Bill Meier wrote:

> OK: Very good feedback.
> 
> How about "Save / Don't Save / Cancel " ??

That's the OS X convention for that case.

The example in the GNOME HIG (figure 3.17 on the GNOME HIG page linked 
from my previous message) offers "Close without Saving", "Cancel", and 
"Save"; that seems to be their recommendation.

The KDE HIG offers "Save", "Discard", and "Cancel".

Microsoft's "Commit buttons for indirect dialog boxes" example offers 
"Save", "Don't Save", and "Cancel".

One slight problem I have with the OS X/Windows convention is that, at 
least early on using OS X applications, it wasn't *immediately* obvious 
that "Don't Save" meant "close the window anyway, without saving".  From 
a quick look at the three styles, I might have a *slight* preference for 
the KDE wording, as it arguably most strongly emphasizes in the text of 
the button that you're throwing out the data the app has.

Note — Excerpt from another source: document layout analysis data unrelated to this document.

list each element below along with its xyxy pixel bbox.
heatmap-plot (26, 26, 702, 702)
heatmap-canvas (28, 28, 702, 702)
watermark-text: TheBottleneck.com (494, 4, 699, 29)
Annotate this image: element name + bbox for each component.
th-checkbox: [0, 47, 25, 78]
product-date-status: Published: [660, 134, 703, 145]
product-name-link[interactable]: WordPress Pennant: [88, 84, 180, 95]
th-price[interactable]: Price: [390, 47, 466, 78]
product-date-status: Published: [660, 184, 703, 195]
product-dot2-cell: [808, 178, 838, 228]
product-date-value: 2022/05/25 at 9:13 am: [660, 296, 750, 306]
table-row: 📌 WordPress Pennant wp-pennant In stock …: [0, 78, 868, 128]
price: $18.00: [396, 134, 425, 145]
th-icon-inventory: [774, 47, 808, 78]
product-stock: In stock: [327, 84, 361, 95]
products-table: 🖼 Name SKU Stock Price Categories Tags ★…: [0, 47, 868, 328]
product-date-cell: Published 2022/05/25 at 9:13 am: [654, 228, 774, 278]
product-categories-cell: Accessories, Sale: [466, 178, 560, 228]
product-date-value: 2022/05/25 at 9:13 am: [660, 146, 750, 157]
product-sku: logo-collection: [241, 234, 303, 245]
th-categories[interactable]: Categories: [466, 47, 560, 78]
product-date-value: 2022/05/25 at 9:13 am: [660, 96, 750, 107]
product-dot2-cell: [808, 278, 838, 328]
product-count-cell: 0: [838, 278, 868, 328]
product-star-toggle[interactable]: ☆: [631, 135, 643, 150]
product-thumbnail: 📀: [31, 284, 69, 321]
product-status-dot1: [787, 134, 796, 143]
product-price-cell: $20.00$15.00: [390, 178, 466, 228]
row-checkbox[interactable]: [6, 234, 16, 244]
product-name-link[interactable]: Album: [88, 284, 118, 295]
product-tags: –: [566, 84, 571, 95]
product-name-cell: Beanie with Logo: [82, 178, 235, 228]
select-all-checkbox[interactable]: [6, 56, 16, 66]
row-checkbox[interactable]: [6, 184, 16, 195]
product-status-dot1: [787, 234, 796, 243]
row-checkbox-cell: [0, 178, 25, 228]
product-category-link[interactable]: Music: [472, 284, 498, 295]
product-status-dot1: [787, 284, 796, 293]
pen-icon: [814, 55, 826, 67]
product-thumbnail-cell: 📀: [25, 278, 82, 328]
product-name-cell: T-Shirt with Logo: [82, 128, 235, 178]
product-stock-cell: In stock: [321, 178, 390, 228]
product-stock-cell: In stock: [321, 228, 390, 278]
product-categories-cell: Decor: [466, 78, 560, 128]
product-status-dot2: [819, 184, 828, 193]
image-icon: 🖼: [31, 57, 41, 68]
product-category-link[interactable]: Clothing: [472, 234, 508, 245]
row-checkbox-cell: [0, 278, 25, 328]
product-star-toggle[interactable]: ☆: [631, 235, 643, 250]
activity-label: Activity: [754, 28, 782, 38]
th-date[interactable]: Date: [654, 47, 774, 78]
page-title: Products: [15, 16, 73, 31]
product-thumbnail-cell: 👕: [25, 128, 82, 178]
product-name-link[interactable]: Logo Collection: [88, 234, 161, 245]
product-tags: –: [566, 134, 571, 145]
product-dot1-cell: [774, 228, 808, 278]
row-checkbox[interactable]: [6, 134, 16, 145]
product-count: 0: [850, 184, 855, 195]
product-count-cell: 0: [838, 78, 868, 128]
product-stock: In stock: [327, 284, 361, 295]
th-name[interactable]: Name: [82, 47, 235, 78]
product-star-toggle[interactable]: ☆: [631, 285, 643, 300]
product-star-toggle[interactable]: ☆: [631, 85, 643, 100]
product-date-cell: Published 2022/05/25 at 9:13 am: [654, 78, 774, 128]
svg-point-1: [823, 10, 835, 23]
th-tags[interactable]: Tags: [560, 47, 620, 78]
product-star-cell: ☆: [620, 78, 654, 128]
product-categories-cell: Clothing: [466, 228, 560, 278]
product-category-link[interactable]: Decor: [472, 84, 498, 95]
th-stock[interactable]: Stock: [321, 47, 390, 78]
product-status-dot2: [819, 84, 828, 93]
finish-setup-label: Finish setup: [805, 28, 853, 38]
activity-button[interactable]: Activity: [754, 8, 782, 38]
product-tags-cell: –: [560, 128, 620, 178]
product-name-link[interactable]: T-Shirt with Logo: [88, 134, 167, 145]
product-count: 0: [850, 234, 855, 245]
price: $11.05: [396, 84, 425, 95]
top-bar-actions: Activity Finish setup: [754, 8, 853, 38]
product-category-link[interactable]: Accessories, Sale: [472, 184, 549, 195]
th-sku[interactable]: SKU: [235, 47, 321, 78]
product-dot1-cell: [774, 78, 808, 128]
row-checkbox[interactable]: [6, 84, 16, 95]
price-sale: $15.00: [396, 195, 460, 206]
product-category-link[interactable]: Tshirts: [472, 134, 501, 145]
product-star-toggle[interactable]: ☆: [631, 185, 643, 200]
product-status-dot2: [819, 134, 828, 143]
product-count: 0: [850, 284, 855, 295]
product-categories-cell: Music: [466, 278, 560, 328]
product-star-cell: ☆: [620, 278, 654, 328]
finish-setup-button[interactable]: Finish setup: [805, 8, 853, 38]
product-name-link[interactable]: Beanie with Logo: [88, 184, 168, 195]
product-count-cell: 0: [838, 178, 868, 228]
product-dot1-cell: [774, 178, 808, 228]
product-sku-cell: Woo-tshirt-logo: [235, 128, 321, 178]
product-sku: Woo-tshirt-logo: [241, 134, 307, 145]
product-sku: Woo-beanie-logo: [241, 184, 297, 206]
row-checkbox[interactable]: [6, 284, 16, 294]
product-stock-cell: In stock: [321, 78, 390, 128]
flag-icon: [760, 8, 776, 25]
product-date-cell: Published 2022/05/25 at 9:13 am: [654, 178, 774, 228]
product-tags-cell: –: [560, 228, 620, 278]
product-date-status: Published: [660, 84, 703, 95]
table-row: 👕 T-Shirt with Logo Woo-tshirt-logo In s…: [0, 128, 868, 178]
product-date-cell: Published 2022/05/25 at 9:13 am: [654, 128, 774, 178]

However, it might well be that, after you've used a desktop environment 
for a while, you respond to the wording sub-consciously, and you'd have 
to stop and think (even if only for a second) when confronted with an 
unfamiliar button label, so the label used for other apps in the same 
environment would be best.

Were we to do that, we could do that on Windows (as we can find out 
whether we're running on Windows at compile time), and (sort-of) do that 
on OS X ("sort-of" because, for now, we're building with the X11 version 
of GTK+, so, in theory, it could be running on OS X but displaying on a 
GNOME or KDE desktop), but KDE vs. GNOME vs. some other environment is 
trickier.

For now, we can pick one convention, and worry about getting fancier later.